Today, sought-after by collectors and museum curators, Appleton’s art, each a slowly developed master work, is eagerly awaited—even by the artist herself.

“The creation of a new piece is intuitive,” she says, “and still holds awe and mystery for me. I love it when a viewer can glimpse an expanded universe, the illusion of worlds within worlds within my work.” But what is the actual process for turning simple bits of paper into art?

First, says Appleton, she gets out her journal. “I quickly jot down a word or a poem as I work. I remain flexible as the piece comes together, moving pieces around, trying out new ideas as I go.” She speaks of patterns that “swirl all around us, even inside us. The repetition in my work is innate, detached from my analytical self.” Appleton says that she’s always found inspiration in nature—the life of a diatom inside a water droplet has produced mesmerizing images. Her newest exhibition will lean heavily on the hurricanes which have visited Florida in recent years. 

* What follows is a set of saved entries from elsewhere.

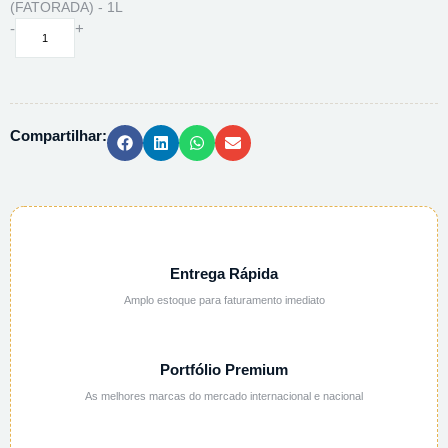
(FATORADA) - 1L
SOL.
-
+
ACIDO
PERCLORICO
0,1N
EM
Compartilhar:
ACIDO
ACETICO
(FATORADA)
-
1L
quantidade
Entrega Rápida
Amplo estoque para faturamento imediato
Portfólio Premium
As melhores marcas do mercado internacional e nacional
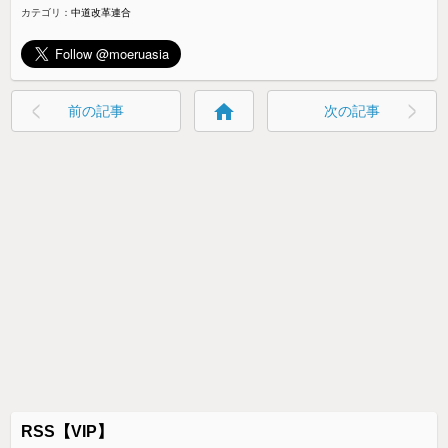
カテゴリ：
中道改革連合
home
前の記事
次の記事
RSS【VIP】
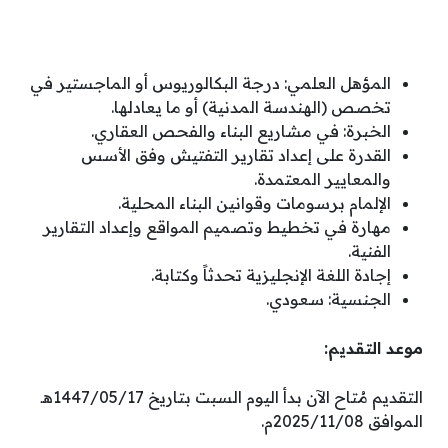
المؤهل العلمي: درجة البكالوريوس أو الماجستير في
تخصص (الهندسة المدنية) أو ما يعادلها.
الخبرة: في مشاريع البناء والفحص العقاري.
القدرة على إعداد تقارير التفتيش وفق الأسس
والمعايير المعتمدة.
الإلمام برسومات وقوانين البناء المحلية.
مهارة في تخطيط وتصميم المواقع وإعداد التقارير
الفنية.
إجادة اللغة الإنجليزية تحدثاً وكتابة.
الجنسية: سعودي.
موعد التقديم:
التقديم مُتاح الآن بدأ اليوم السبت بتاريخ 1447/05/17هـ
الموافق 2025/11/08م.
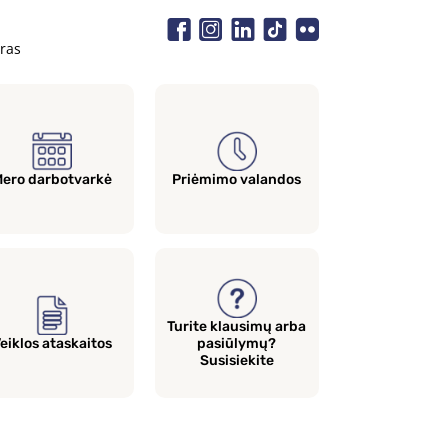
eras
ero darbotvarkė
Priėmimo valandos
Turite klausimų arba
eiklos ataskaitos
pasiūlymų?
Susisiekite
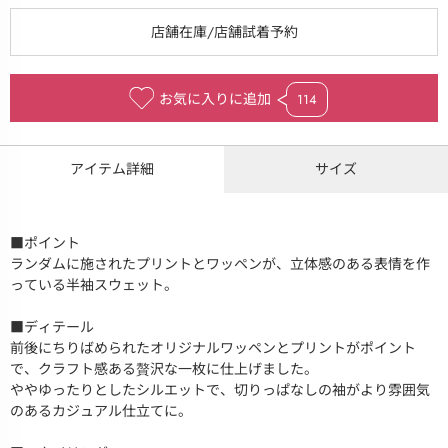
お気に入りに追加
114
アイテム詳細
サイズ
■ポイント
ランダムに施されたプリントとワッペンが、立体感のある表情を作
っている半袖スウェット。
■ディテール
前後にちりばめられたオリジナルワッペンとプリントがポイント
で、クラフト感ある贅沢な一枚に仕上げました。
ややゆったりとしたシルエットで、切りっぱなしの袖がより雰囲気
のあるカジュアル仕立てに。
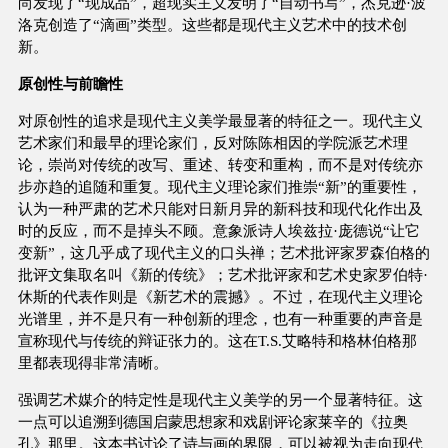
尚发现了“现成品”，超现实主义发明了“自动书写”，杰克逊·波
洛克创造了“滴画”类型。这些都是现代主义艺术中的技术创
新。
原创性与前瞻性
对原创性的追求是现代主义美学最显著的特征之一。现代主义
艺术家们和最早的理论家们，反对陈陈相因的学院派艺术理
论，崇尚对传统的改写、重述、转变和重构，而不是对传统亦
步亦趋的追随和重复。现代主义理论家们推崇“新”的重要性，
认为一种严肃的艺术只能对日新月异的新科技和现代化作出及
时的反应，而不是掉头不顾。意象派诗人埃兹拉·庞德说“让它
变新”，这几乎成了现代主义的口头禅；艺术批评家罗森伯格的
批评文集取名叫《新的传统》；艺术批评家和艺术史家罗伯特·
休斯的代表作则是《新艺术的震撼》。不过，在现代主义理论
光谱里，并不是只有一种创新的理念，也有一种重要的声音是
宣称现代与传统的辩证张力的。这在T.S.艾略特和格林伯格那
里都表现得非常清晰。
强调艺术媒介的特定性是现代主义美学的另一个显著特征。这
一点可以追溯到德国启蒙思想家和戏剧评论家莱辛的《拉奥
孔》那里。这本书讨论了诗与画的界限，可以被视为走向现代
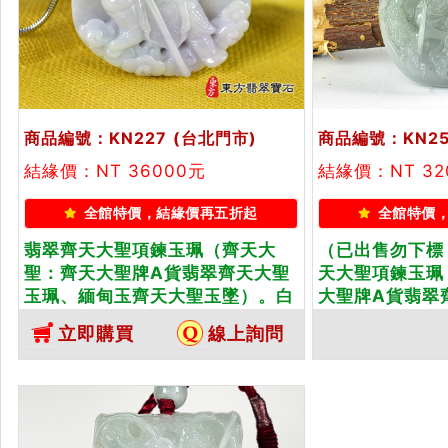
商品編號：KN227
(台北門市)
商品編號：KN25
結緣價：NT 36000元
結緣價：NT 32
全館特價，結緣價再五折起
全館特價
翡翠齊天大聖項鍊玉珮（齊天大
（已出售勿下標
聖：齊天大聖牌A貨翡翠齊天大聖
天大聖項鍊玉珮
玉珮、緬甸玉齊天大聖玉墜）。白
大聖牌A貨翡翠
底青帶紫羅蘭細豆種齊天大聖，
甸玉齊天大聖玉
立即購買
線上詢問
KN227。客製化訂做各種翡翠齊天
齊天大聖，KN
大聖吊墜玉珮項鍊。★附A貨翡翠
種翡翠齊天大聖
雙證書
附A貨翡翠雙證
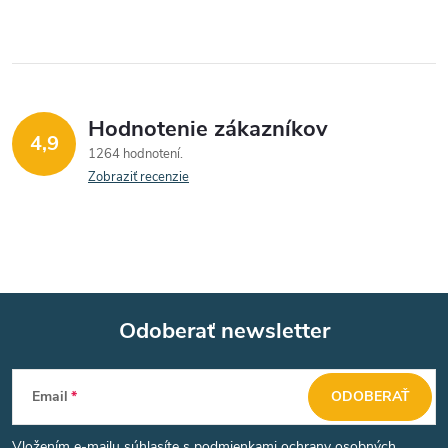
Hodnotenie zákazníkov
4,9
1264 hodnotení
Zobraziť recenzie
Odoberať newsletter
Z
Email
ODOBERAŤ
á
Vložením e-mailu súhlasíte s
podmienkami ochrany osobných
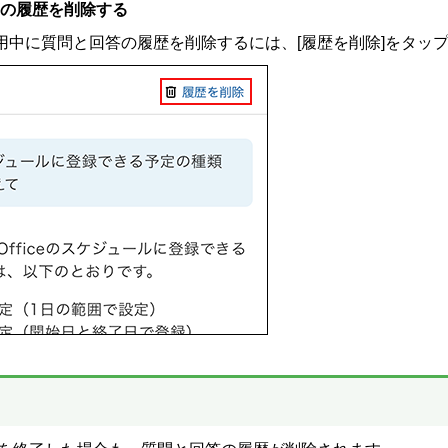
の履歴を削除する
使用中に質問と回答の履歴を削除するには、[履歴を削除]をタッ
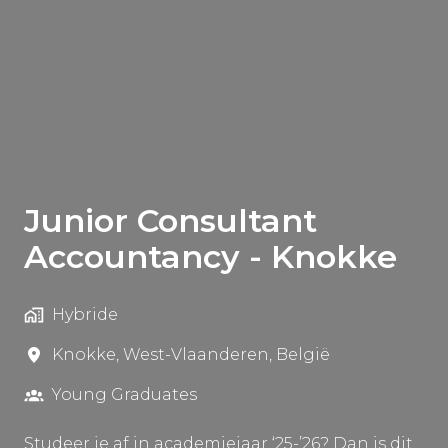
Junior Consultant
Accountancy - Knokke
Hybride
Knokke
,
West-Vlaanderen
,
België
Young Graduates
Studeer je af in academiejaar ‘25-’26? Dan is dit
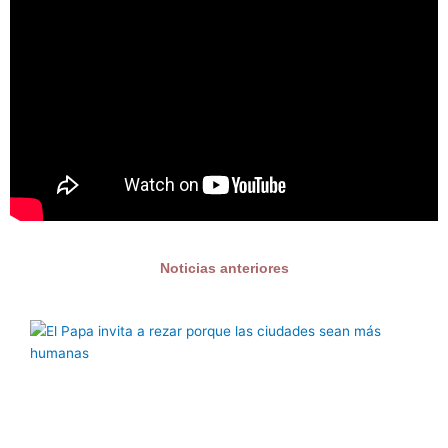
Noticias anteriores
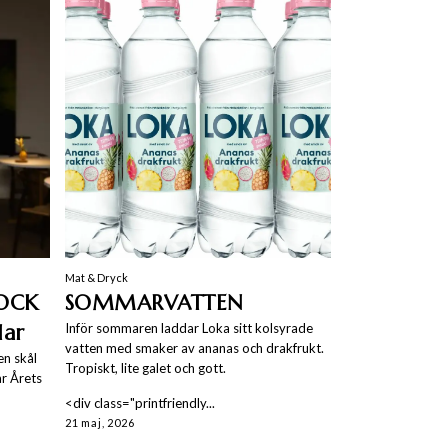
Mat & Dryck
KOCK
SOMMARVATTEN
lar
Inför sommaren laddar Loka sitt kolsyrade
vatten med smaker av ananas och drakfrukt.
en skål
Tropiskt, lite galet och gott.
r Årets
<div class="printfriendly...
21 maj, 2026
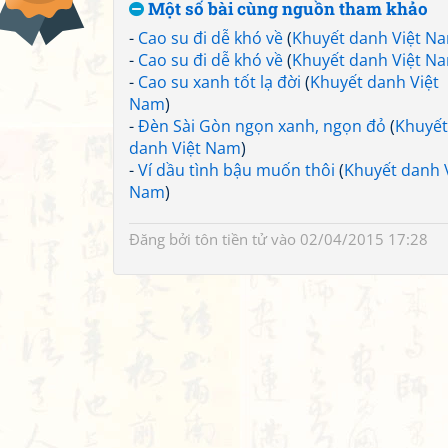
Một số bài cùng nguồn tham khảo
-
Cao su đi dễ khó về
(
Khuyết danh Việt N
-
Cao su đi dễ khó về
(
Khuyết danh Việt N
-
Cao su xanh tốt lạ đời
(
Khuyết danh Việt
Nam
)
-
Đèn Sài Gòn ngọn xanh, ngọn đỏ
(
Khuyết
danh Việt Nam
)
-
Ví dầu tình bậu muốn thôi
(
Khuyết danh 
Nam
)
Đăng bởi
tôn tiền tử
vào 02/04/2015 17:28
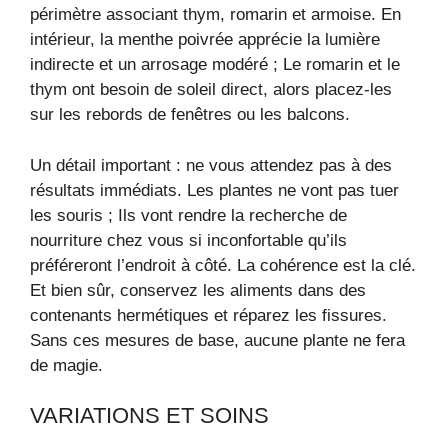
périmètre associant thym, romarin et armoise. En
intérieur, la menthe poivrée apprécie la lumière
indirecte et un arrosage modéré ; Le romarin et le
thym ont besoin de soleil direct, alors placez-les
sur les rebords de fenêtres ou les balcons.
Un détail important : ne vous attendez pas à des
résultats immédiats. Les plantes ne vont pas tuer
les souris ; Ils vont rendre la recherche de
nourriture chez vous si inconfortable qu’ils
préféreront l’endroit à côté. La cohérence est la clé.
Et bien sûr, conservez les aliments dans des
contenants hermétiques et réparez les fissures.
Sans ces mesures de base, aucune plante ne fera
de magie.
VARIATIONS ET SOINS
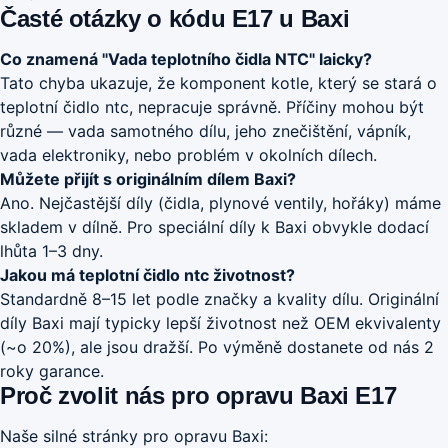
Časté otázky o kódu E17 u Baxi
Co znamená "Vada teplotního čidla NTC" laicky?
Tato chyba ukazuje, že komponent kotle, který se stará o
teplotní čidlo ntc, nepracuje správně. Příčiny mohou být
různé — vada samotného dílu, jeho znečištění, vápník,
vada elektroniky, nebo problém v okolních dílech.
Můžete přijít s originálním dílem Baxi?
Ano. Nejčastější díly (čidla, plynové ventily, hořáky) máme
skladem v dílně. Pro speciální díly k Baxi obvykle dodací
lhůta 1–3 dny.
Jakou má teplotní čidlo ntc životnost?
Standardně 8–15 let podle značky a kvality dílu. Originální
díly Baxi mají typicky lepší životnost než OEM ekvivalenty
(~o 20%), ale jsou dražší. Po výměně dostanete od nás 2
roky garance.
Proč zvolit nás pro opravu Baxi E17
Naše silné stránky pro opravu Baxi:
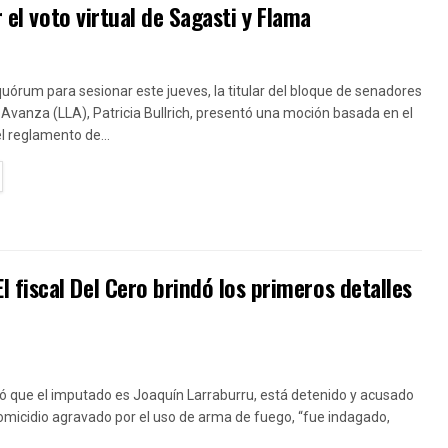
 el voto virtual de Sagasti y Flama
uórum para sesionar este jueves, la titular del bloque de senadores
 Avanza (LLA), Patricia Bullrich, presentó una moción basada en el
el reglamento de...
TAILS
fiscal Del Cero brindó los primeros detalles
ó que el imputado es Joaquín Larraburru, está detenido y acusado
homicidio agravado por el uso de arma de fuego, “fue indagado,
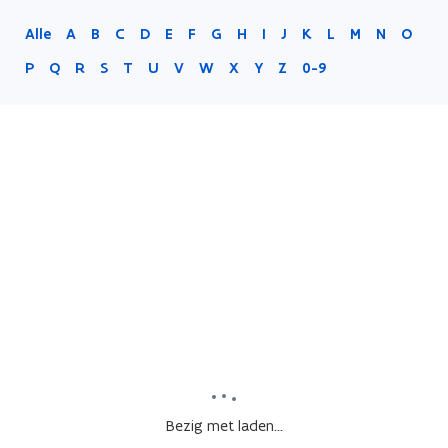
Alle
A
B
C
D
E
F
G
H
I
J
K
L
M
N
O
P
Q
R
S
T
U
V
W
X
Y
Z
0-9
Bezig met laden...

The mechanics of Appleton’s method are straightforward. She begins as a painter using heavy watercolor paper that she paints in brilliant colors on both sides. She then cuts the hundreds, perhaps thousands, of hand-painted squares, triangles, and circles … or minute images of frogs or flower buds … with the X-Acto knife. “I fold and paste layer upon layer to create these dimensional shapes before actually attaching them to the background—the last step.” Working at night is her favorite time for creation. She says, “Seven hours is my average.”

Yet time is an ephemeral thing for Appleton. “I never know how long a piece will take to complete. It may be weeks or months—a large piece may take a year to finish.” And today, at 75, the art world wishes Beth Appleton many more years of “wielding her X-Acto” and gifting the world with her tiny bits of magic.

Those who know Appleton’s unique body of work eagerly await her April 2025 exhibition at the LeMoyne Arts Center, where new and personally selected retrospective pieces will be on display.